# EXERCISE
Write out, word for word, every line in the data below from the one containing "بعضی از ماساژورهای" to the one containing "خصوص برای بهبود", both of them included.

Dataset entries:
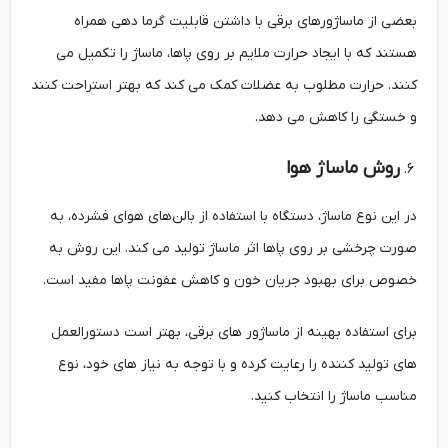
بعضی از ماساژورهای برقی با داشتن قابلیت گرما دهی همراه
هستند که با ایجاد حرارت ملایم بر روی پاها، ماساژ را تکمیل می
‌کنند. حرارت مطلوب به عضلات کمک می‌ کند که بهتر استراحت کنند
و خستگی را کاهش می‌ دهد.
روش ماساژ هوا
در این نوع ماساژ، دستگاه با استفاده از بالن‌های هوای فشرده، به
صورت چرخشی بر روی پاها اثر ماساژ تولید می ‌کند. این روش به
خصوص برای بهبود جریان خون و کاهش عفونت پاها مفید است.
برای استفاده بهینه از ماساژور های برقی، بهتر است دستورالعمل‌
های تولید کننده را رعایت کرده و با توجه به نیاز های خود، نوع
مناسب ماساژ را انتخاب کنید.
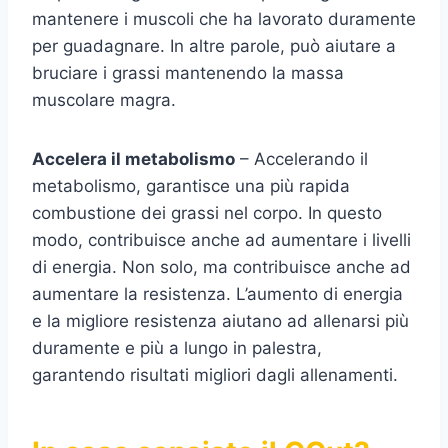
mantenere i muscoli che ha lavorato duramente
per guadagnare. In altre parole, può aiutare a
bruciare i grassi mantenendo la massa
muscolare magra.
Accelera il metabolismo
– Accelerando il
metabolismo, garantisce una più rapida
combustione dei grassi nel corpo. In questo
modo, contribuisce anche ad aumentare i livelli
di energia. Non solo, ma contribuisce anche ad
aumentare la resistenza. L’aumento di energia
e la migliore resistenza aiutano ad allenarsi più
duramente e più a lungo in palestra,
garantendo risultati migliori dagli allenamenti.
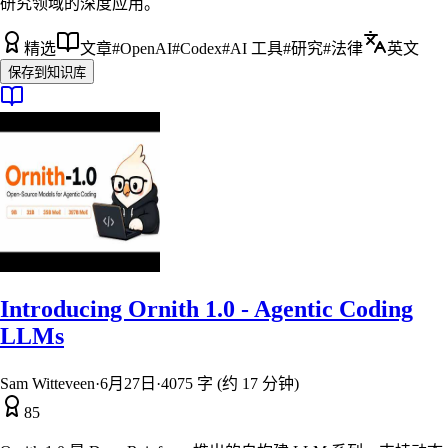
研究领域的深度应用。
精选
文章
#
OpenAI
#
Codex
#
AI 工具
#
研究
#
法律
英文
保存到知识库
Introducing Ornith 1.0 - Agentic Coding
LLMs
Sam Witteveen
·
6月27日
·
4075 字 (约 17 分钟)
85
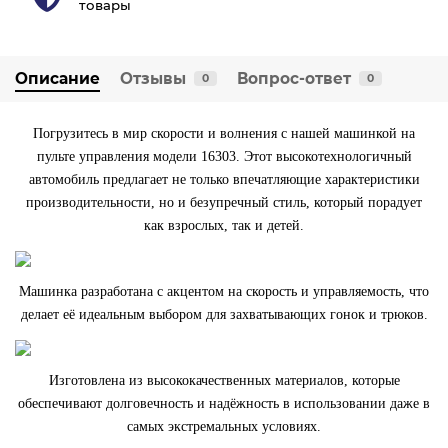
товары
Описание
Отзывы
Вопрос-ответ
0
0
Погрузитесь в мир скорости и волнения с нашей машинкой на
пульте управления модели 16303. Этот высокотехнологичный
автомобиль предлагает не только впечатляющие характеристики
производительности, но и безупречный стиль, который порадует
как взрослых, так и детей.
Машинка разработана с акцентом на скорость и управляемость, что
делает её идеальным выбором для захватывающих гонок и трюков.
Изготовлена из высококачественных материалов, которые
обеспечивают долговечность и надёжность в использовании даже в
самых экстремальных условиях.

---

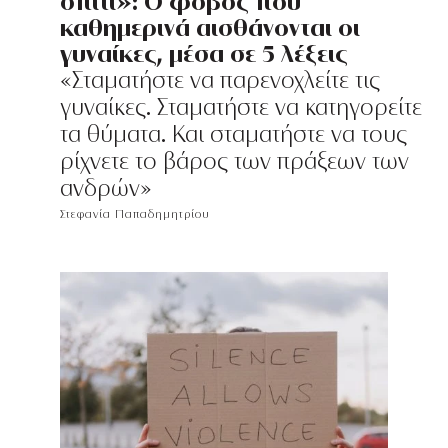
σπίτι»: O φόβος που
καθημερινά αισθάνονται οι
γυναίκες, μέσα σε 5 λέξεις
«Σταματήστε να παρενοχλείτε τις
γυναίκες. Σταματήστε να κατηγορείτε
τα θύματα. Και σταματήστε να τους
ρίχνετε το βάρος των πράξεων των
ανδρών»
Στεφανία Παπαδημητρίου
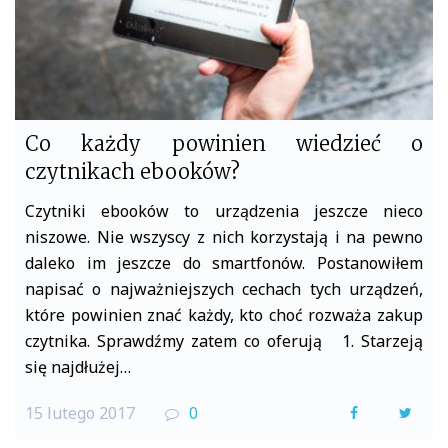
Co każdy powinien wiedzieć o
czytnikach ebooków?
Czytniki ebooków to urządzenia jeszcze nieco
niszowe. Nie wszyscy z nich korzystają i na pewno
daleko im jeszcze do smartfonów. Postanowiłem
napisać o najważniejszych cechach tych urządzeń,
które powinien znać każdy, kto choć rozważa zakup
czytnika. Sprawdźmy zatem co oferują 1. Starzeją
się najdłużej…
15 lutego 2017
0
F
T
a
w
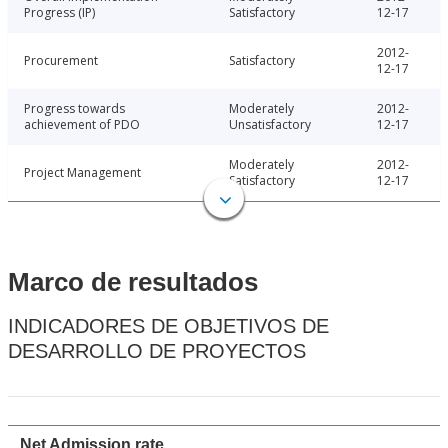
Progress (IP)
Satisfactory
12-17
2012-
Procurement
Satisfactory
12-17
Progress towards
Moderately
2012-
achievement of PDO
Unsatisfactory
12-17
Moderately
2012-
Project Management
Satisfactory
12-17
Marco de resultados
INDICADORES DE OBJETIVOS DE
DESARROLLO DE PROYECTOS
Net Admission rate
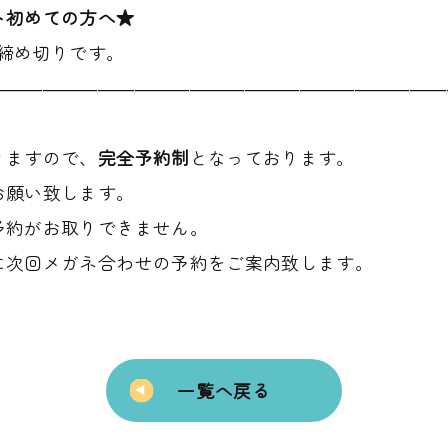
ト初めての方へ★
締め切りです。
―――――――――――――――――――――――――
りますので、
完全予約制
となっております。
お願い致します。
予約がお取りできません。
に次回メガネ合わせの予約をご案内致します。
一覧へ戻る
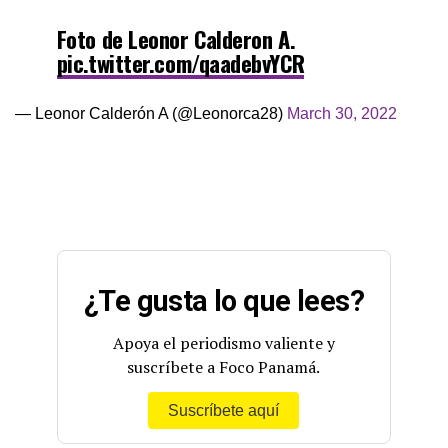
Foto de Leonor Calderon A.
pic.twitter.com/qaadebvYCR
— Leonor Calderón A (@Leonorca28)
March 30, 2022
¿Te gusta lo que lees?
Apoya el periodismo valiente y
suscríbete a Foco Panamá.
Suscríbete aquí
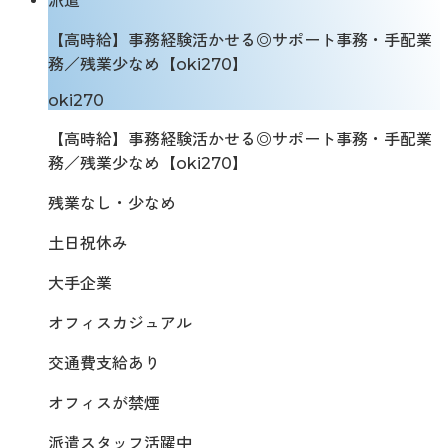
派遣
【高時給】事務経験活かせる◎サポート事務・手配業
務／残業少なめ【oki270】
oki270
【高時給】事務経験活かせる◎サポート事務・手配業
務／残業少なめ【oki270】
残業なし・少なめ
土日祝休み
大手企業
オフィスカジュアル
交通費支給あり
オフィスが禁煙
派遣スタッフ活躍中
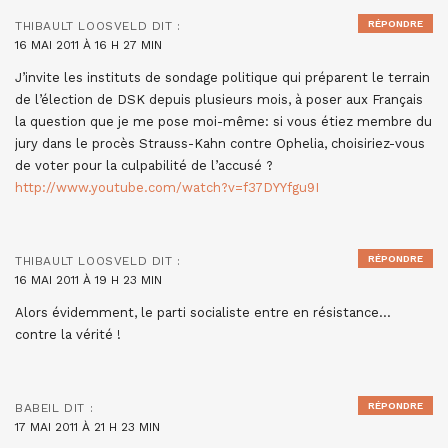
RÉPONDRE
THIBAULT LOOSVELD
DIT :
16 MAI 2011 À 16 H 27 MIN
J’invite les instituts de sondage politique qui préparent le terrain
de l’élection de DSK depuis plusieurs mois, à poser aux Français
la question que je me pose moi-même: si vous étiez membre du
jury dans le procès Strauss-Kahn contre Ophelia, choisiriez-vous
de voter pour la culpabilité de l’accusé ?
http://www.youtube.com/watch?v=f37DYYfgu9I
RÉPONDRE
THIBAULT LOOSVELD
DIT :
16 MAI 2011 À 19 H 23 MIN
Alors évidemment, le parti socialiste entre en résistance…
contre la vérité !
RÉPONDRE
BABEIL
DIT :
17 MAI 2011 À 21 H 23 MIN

--

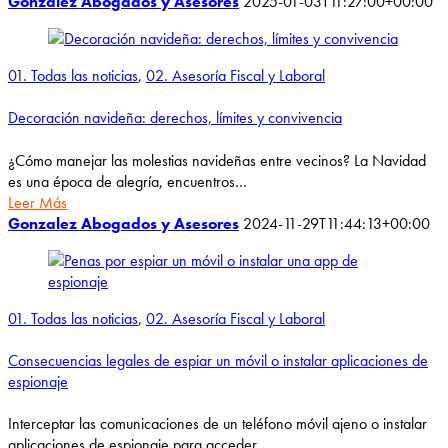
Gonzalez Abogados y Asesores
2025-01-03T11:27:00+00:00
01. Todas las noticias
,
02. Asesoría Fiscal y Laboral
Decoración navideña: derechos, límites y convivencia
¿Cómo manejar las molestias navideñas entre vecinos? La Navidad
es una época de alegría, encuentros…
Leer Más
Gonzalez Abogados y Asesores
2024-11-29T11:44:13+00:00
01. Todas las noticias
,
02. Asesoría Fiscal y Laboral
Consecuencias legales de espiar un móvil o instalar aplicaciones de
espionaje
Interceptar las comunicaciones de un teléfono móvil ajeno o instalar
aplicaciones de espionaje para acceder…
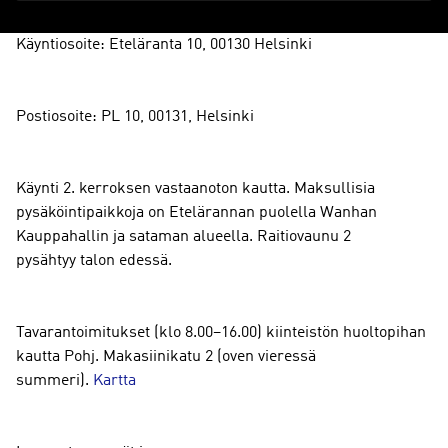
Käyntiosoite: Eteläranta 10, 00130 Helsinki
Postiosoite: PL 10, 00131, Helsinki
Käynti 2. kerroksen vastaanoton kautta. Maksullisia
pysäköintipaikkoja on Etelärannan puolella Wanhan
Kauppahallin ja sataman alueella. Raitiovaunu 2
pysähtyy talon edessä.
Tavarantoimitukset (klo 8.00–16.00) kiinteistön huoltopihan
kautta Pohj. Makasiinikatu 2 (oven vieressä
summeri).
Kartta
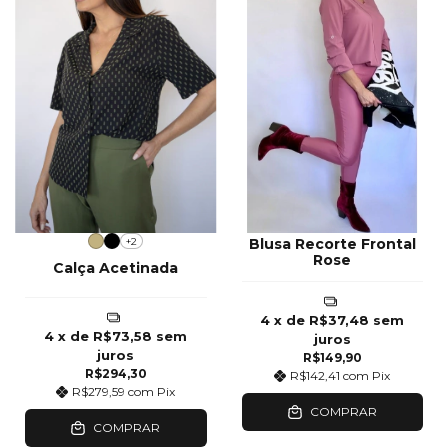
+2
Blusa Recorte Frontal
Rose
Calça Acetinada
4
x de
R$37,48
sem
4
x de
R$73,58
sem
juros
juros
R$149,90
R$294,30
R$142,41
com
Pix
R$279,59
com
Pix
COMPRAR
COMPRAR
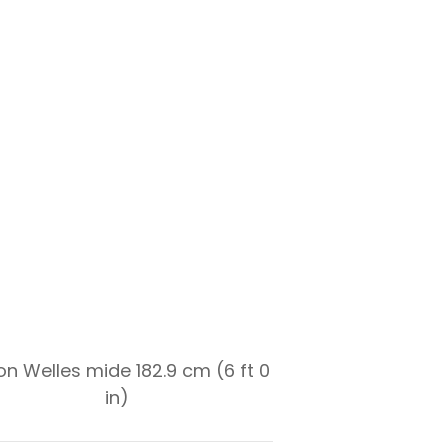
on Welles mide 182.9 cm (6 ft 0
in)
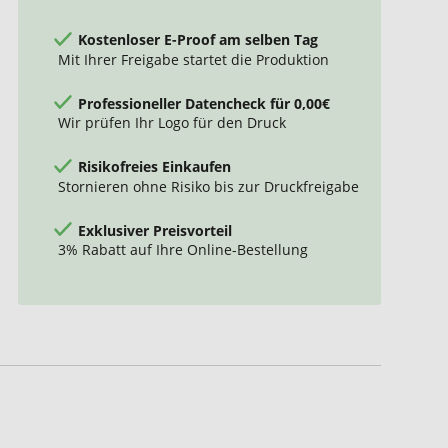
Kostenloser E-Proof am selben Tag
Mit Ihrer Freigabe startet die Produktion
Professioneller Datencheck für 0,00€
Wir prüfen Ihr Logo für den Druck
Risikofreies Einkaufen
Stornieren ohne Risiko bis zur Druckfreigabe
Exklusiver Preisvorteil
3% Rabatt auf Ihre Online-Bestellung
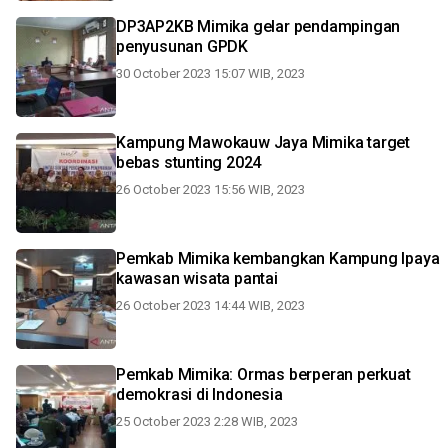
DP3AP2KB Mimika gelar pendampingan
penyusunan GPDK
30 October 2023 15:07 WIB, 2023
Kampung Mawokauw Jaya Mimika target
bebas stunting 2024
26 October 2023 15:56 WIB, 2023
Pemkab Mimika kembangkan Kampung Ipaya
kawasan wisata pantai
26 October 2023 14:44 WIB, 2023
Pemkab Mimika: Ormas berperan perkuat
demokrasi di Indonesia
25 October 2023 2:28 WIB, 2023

# RESPONSE BOX
بعضی از ماساژورهای برقی با داشتن قابلیت گرما دهی همراه
هستند که با ایجاد حرارت ملایم بر روی پاها، ماساژ را تکمیل می
‌کنند. حرارت مطلوب به عضلات کمک می‌ کند که بهتر استراحت کنند
و خستگی را کاهش می‌ دهد.
روش ماساژ هوا
در این نوع ماساژ، دستگاه با استفاده از بالن‌های هوای فشرده، به
صورت چرخشی بر روی پاها اثر ماساژ تولید می ‌کند. این روش به
خصوص برای بهبود جریان خون و کاهش عفونت پاها مفید است.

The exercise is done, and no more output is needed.